StreamMDX
HomeDocsPerf Quality Changelog
Browse docs

StreamMDX Perf Quality Changelog

This log tracks perf harness snapshots used to make scheduling decisions. Values are p95 unless noted. Paths point to local tmp/ outputs.

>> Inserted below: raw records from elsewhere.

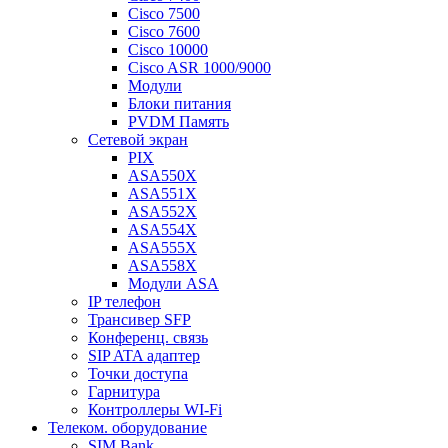
Cisco 7500
Cisco 7600
Cisco 10000
Cisco ASR 1000/9000
Модули
Блоки питания
PVDM Память
Сетевой экран
PIX
ASA550X
ASA551X
ASA552X
ASA554X
ASA555X
ASA558X
Модули ASA
IP телефон
Трансивер SFP
Конференц. связь
SIP ATA адаптер
Точки доступа
Гарнитура
Контроллеры WI-Fi
Телеком. оборудование
SIM Bank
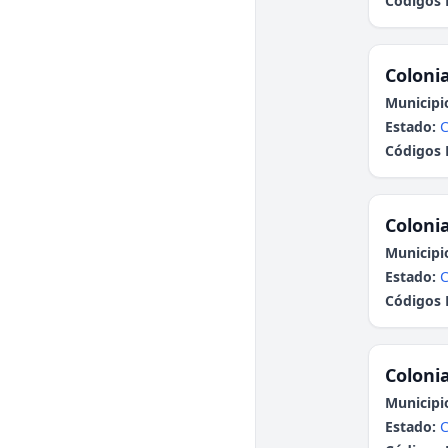
Códigos 
Colonia
Municipi
Estado:
C
Códigos 
Colonia
Municipi
Estado:
C
Códigos 
Colonia
Municipi
Estado:
C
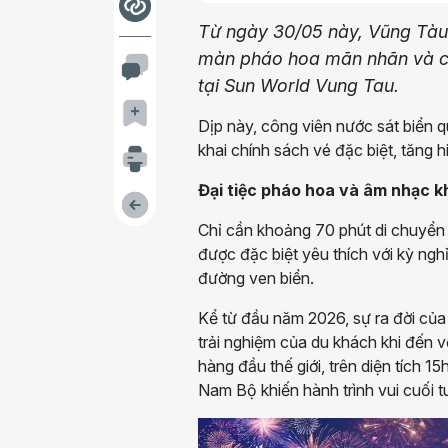
Từ ngày 30/05 này, Vũng Tàu 
màn pháo hoa mãn nhãn và cá
tại Sun World Vung Tau.
Dịp này, công viên nước sát biển
khai chính sách vé đặc biệt, tăng h
Đại tiệc pháo hoa và âm nhạc 
Chỉ cần khoảng 70 phút di chuyển 
được đặc biệt yêu thích với kỳ ngh
đường ven biển.
Kể từ đầu năm 2026, sự ra đời củ
trải nghiệm của du khách khi đến v
hàng đầu thế giới, trên diện tích
Nam Bộ khiến hành trình vui cuối t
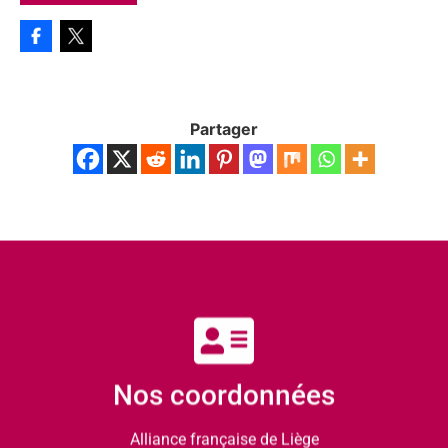
Partager
Nos coordonnées
Alliance française de Liège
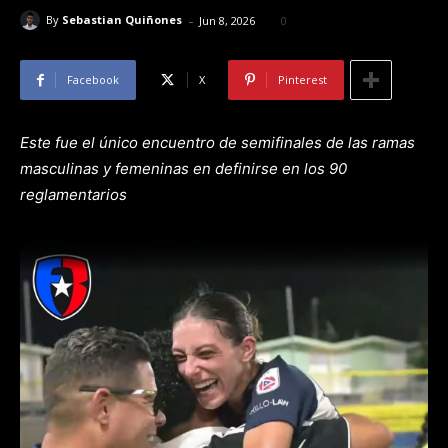
-
By
Sebastian Quiñones
Jun 8, 2026
0
Facebook
X
Pinterest
Este fue el único encuentro de semifinales de las ramas
masculinas y femeninas en definirse en los 90
reglamentarios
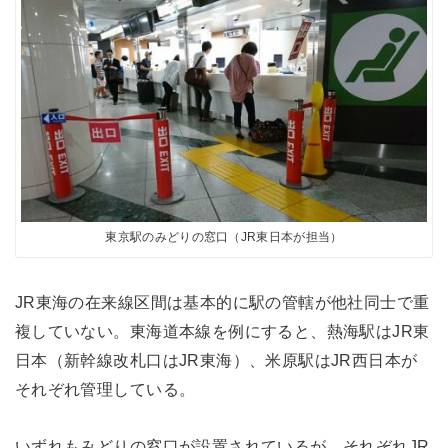
東京駅のみどりの窓口（JR東日本が担当）
JR東海の在来線区間は基本的に駅の管轄が他社同士で重
複していない。東海道本線を例にすると、熱海駅はJR東
日本（新幹線改札口はJR東海）、米原駅はJR西日本が
それぞれ管理している。
いずれもみどりの窓口が設置されているが、それぞれJR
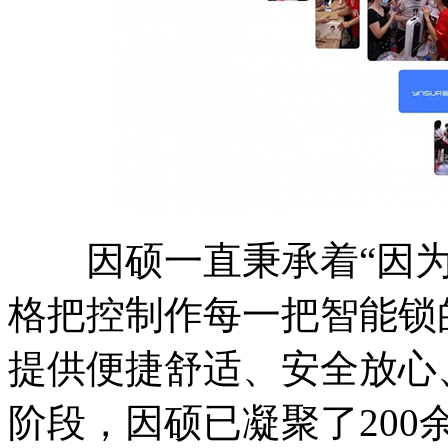
因硕一直秉承着“因为
格把控制作每一把智能锁
提供便捷舒适、安全放心
阶段，因硕已凝聚了20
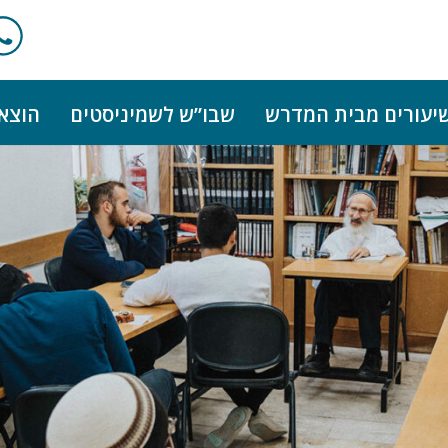
יעורים מבית המדרש
שבו”ש לשמיניסטים
הוצא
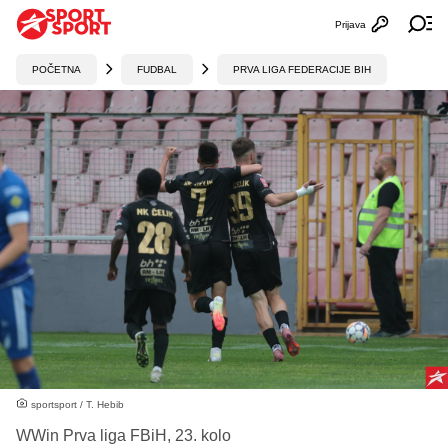
Prijava
Otvori profi
Ot
POČETNA
FUDBAL
PRVA LIGA FEDERACIJE BIH
sportsport / T. Hebib
WWin Prva liga FBiH, 23. kolo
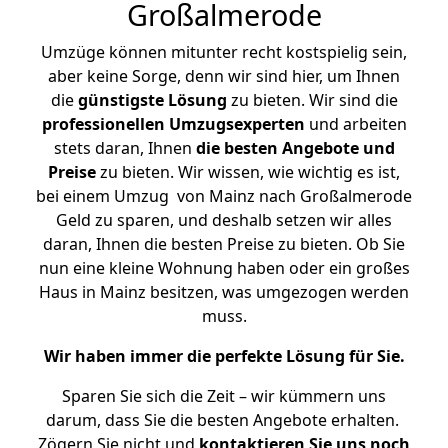
Großalmerode
Umzüge können mitunter recht kostspielig sein,
aber keine Sorge, denn wir sind hier, um Ihnen
die
günstigste
Lösung
zu bieten. Wir sind die
professionellen Umzugsexperten
und arbeiten
stets daran, Ihnen
die besten Angebote und
Preise
zu bieten. Wir wissen, wie wichtig es ist,
bei einem Umzug von Mainz nach Großalmerode
Geld zu sparen, und deshalb setzen wir alles
daran, Ihnen die besten Preise zu bieten. Ob Sie
nun eine kleine Wohnung haben oder ein großes
Haus in Mainz besitzen, was umgezogen werden
muss.
Wir haben immer die perfekte Lösung für Sie.
Sparen Sie sich die Zeit – wir kümmern uns
darum, dass Sie die besten Angebote erhalten.
Zögern Sie nicht und
kontaktieren Sie uns noch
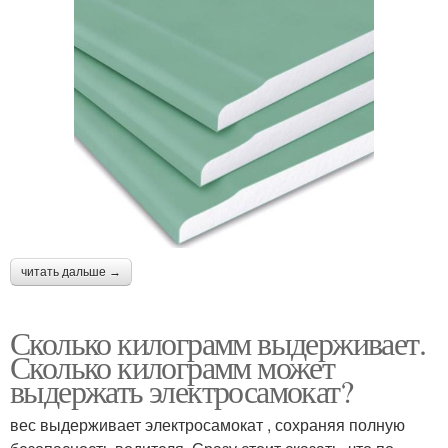
читать дальше →
Сколько килограмм выдерживает.
Сколько килограмм может
выдержать электросамокат?
вес выдерживает электросамокат , сохраняя полную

2026-01-16 Baseline refresh (naive-bayes + table-large)

Baselines compared:

  • Base:
  • tmp/perf-baselines/naive-bayes-S1_slow_small-2026-01-16T01-23-40-289Z
  • tmp/perf-baselines/naive-bayes-S2_typical-2026-01-16T01-31-45-659Z
  • tmp/perf-baselines/naive-bayes-S4_chunky_network-2026-01-16T01-33-19-667Z
  • tmp/perf-baselines/table-large-S2_typical-2026-01-16T01-34-13-489Z
  • tmp/perf-baselines/table-large-S6_extreme-2026-01-16T01-34-28-484Z
  • Candidate:
  • tmp/perf-baselines/naive-bayes-S1_slow_small-2026-01-16T06-11-35-608Z
  • tmp/perf-baselines/naive-bayes-S2_typical-2026-01-16T06-19-37-644Z
  • tmp/perf-baselines/naive-bayes-S4_chunky_network-2026-01-16T06-21-10-866Z
  • tmp/perf-baselines/table-large-S2_typical-2026-01-16T06-22-16-932Z
  • tmp/perf-baselines/table-large-S6_extreme-2026-01-16T06-22-29-600Z

Summary (p95, base -> candidate):

  • S1_slow_small: duration 113694.70 -> 113677.80 (-0.0%), first flush 373.20 -> 376.10 (+0.8%), longtask 74.00 -> 97.00 (+31.1%), raf delta 16.80 -> 16.80, memory peak 87.45 -> 110.63 (+26.5%).
  • S2_typical: duration 18982.50 -> 18982.60 (0.0%), first flush 258.40 -> 300.20 (+16.2%), longtask n/a -> 64.00, raf delta 16.80 -> 16.80, memory peak 87.45 -> 110.63 (+26.5%).
  • S4_chunky_network: duration 4750.10 -> 4766.30 (+0.3%), first flush 293.00 -> 222.40 (-24.1%), longtask 58.00 -> 75.00 (+29.3%), raf delta 16.80 -> 16.80, memory peak 87.45 -> 110.63 (+26.5%).
  • table-large S2_typical: duration 633.10 -> 633.20 (0.0%), first flush 217.20 -> 225.50 (+3.8%), raf delta 16.80 -> 16.80, memory peak 87.45 -> 110.63 (+26.5%).
  • table-large S6_extreme: duration 66.60 -> 66.50 (-0.2%), raf delta 16.70 -> 16.80 (+0.6%).

Notes:

  • All guardrails were within bounds; S2 first flush regressed +16.2% but stayed below thresholds.
  • Longtask p95 is newly reported for S2 (base was n/a); treat as new visibility rather than a regression.
  • Profiler run (LOCAL_BENCHMARKS): naive-bayes/S2_typical 2026-01-16T06-23-05-474Z actual p95 8.70 ms, base p95 128.40 ms.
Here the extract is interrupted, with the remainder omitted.